Through its Health Benefits businesses – UnitedHealthcare, Ovations and AmeriChoice – the Company provides network-based health care benefits and related services for a full spectrum of customers. UnitedHealthcare serves employers ranging from sole proprietorships to large, multi-site and national employers, as well as students and individuals. In the Public and Senior Markets Group, the Company delivers UnitedHealthcare-branded health and well-being services to Americans over the age of 50 and manages health care services for state Medicaid and other publicly funded programs and their beneficiaries.

 
Quarterly Financial Performance
 

Three Months Ended

March 31,
2010

 

March 31,
2009

 

December 31,
2009

Revenues $21.64 billion $20.67 billion $20.20 billion
Earnings From Operations $1.68 billion $1.32 billion $1.15 billion
Operating Margin   7.8%   6.4%   5.7%
 
  • First quarter 2010 Health Benefits revenues increased $965 million or 5 percent year-over-year to $21.6 billion.
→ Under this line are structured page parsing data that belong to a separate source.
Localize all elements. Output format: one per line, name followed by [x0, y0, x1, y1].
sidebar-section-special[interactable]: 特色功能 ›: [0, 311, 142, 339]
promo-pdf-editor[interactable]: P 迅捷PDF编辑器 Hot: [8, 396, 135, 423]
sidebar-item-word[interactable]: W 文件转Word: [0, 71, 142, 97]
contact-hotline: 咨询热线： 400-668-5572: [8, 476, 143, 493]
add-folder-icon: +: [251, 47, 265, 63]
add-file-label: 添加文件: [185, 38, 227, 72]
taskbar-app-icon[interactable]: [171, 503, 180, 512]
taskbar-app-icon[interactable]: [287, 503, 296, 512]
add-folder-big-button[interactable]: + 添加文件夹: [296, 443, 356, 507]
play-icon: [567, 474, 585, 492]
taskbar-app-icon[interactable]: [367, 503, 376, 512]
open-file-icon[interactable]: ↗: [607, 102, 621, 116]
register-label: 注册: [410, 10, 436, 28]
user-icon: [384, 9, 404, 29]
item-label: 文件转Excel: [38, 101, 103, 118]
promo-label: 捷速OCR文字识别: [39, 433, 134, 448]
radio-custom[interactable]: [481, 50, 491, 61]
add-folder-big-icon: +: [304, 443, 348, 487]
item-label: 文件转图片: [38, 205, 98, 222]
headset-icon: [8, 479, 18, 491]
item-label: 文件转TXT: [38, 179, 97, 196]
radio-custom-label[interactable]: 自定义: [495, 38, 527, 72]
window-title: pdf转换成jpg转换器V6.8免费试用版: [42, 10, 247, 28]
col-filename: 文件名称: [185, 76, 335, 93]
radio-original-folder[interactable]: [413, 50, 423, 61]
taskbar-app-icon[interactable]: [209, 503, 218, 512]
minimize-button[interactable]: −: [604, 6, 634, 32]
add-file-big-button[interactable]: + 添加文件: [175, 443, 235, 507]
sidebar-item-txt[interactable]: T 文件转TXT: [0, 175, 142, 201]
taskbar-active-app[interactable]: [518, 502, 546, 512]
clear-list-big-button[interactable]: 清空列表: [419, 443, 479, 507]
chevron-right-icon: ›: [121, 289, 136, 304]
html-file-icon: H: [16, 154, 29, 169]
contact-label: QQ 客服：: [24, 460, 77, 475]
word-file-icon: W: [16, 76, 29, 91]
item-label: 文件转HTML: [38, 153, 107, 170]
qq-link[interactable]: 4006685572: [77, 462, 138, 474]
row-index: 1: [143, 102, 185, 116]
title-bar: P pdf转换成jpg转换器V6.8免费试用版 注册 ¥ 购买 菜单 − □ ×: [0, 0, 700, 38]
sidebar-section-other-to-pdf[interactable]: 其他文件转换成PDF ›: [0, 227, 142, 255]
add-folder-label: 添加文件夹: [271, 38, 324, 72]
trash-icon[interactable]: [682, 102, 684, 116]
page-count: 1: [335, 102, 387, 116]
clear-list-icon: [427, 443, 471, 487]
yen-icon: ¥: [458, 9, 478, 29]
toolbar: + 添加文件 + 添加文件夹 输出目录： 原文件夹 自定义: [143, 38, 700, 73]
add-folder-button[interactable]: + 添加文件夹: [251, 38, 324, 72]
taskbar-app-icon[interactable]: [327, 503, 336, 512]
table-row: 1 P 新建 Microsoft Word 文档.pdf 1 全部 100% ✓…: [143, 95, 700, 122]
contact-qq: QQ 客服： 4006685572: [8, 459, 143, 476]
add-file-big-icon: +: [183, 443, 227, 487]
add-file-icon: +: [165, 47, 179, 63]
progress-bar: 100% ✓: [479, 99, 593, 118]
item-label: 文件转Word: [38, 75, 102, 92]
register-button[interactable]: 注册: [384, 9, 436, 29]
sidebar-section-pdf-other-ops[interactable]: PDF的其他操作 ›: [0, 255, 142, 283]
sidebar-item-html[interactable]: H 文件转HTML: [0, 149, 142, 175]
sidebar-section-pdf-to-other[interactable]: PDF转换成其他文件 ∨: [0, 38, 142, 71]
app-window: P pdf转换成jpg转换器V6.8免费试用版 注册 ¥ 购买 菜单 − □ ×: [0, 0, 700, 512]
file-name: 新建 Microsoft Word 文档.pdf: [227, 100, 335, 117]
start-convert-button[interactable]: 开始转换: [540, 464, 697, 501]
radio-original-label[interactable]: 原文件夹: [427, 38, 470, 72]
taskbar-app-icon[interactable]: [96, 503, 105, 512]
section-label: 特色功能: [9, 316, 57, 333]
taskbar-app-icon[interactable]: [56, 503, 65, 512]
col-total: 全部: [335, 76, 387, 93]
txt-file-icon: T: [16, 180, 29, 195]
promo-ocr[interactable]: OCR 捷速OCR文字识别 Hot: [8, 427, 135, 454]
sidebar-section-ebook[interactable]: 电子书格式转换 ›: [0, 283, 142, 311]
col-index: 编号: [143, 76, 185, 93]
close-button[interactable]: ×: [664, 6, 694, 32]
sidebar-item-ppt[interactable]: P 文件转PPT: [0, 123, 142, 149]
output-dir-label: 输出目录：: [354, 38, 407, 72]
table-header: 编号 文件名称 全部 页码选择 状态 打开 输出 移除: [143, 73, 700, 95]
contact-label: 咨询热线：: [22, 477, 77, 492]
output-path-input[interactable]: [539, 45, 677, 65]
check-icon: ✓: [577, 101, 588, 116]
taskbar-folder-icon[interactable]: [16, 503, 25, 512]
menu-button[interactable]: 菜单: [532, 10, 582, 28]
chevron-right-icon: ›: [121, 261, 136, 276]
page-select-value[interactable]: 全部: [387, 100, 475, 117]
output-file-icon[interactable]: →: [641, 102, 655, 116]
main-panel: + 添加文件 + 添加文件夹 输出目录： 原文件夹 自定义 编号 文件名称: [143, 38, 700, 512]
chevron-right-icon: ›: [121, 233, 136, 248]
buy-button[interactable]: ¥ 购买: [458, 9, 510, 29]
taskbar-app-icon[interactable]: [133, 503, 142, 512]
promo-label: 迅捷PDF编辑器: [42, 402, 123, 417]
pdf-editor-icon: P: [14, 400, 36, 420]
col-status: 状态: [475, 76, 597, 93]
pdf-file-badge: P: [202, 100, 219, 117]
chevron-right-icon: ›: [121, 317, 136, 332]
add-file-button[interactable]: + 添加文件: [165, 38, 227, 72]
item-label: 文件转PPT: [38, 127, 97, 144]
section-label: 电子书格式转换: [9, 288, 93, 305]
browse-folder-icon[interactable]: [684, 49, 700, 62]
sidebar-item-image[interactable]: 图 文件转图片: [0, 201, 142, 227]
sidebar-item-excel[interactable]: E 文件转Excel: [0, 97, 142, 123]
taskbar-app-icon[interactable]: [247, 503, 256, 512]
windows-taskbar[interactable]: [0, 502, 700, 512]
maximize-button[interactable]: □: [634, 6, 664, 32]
The revenue advance was driven by growth of 1.0 million people served across the public and senior markets in the past year and rate increases reflecting underlying medical cost trends, offset by a decrease of 0.9 million people served in the commercial benefits market, principally reflecting the significant decline in U.S. employment over the past year.
  • Health Benefits earnings from operations for the first quarter of 2010 increased year-over-year to $1.7 billion. The first quarter operating margin improved to 7.8 percent due to continued operating cost discipline and appropriate medical cost management on behalf of government and commercial customers in the latter part of 2009 and the first quarter of 2010.
  • The Company is moving to concentrate its marketing and product positioning in the benefits markets around its strongest benefits brand – UnitedHealthcare. Consumer branding has become increasingly important in health care, and there are opportunities to better leverage the widely recognized UnitedHealthcare brand. These actions align with efforts to increasingly share leverageable infrastructure across the benefits businesses to further improve performance and reduce operating costs. The Public and Senior Markets businesses of AmeriChoice and Ovations will retain their distinctive market-facing strategies, supported by the UnitedHealthcare brand. The Company expects the in-market transitions to UnitedHealthcare branding to occur over the next several quarters.
  • UnitedHealthcare revenues of $10 billion decreased 3 percent year-over-year due to a decrease in consumers served. First quarter 2010 results included growth of 170,000 people in fee-based programs offset by a decrease of 275,000 people in risk-based benefit plans. Absent employment attrition at continuing clients, the business would have posted sequential growth in people served in the first quarter.
  • UnitedHealthcare’s medical care ratio of 79.1 percent decreased from 81.5 percent in the first quarter of 2009 due to a lighter-than-expected influenza season, the impact of adverse weather on patients’ use of the health system for non-urgent care, a greater mix of higher deductible products – which typically incur greater medical expense later in the calendar year, increasingly effective clinical engagement programs and prior period favorable development reflecting lower medical costs incurred in the latter part of 2009.
  • First quarter Ovations revenues of $9.3 billion grew $873 million or 10 percent year-over-year. This strong growth included notable revenue advances in the Medicare Advantage, Medicare Supplement and Part D prescription drug businesses. The Company’s senior health business now serves nearly 9 million individuals in total, having increased its customer base in its primary offerings by 665,000 people in the past twelve months.
    • In Medicare Advantage, the Company brought its services to 215,000 more seniors in first quarter 2010 and to 310,000 over the past twelve months, an 18 percent year-over-year increase.
    • Growth in active Medicare Supplement products continued, with the number of seniors served increasing by 115,000 or 4 percent in the past twelve months, including 35,000 people in the first quarter of 2010.
    • At March 31, 2010, 4.5 million people participated in the Company’s stand-alone Part D prescription drug plans, an increase of 240,000 people in both the first quarter and over the past twelve months.
  • First quarter 2010 AmeriChoice Medicaid revenues of $2.3 billion increased $425 million or 22 percent year-over-year, driven by strong membership growth. During the past twelve months, Medicaid programs grew by 350,000 people, including 145,000 in the first quarter, to a total of 3 million people. Year-over-year organic membership growth of 13 percent was driven by continued geographic expansion and an overall increase in Medicaid program participation due to the economic downturn.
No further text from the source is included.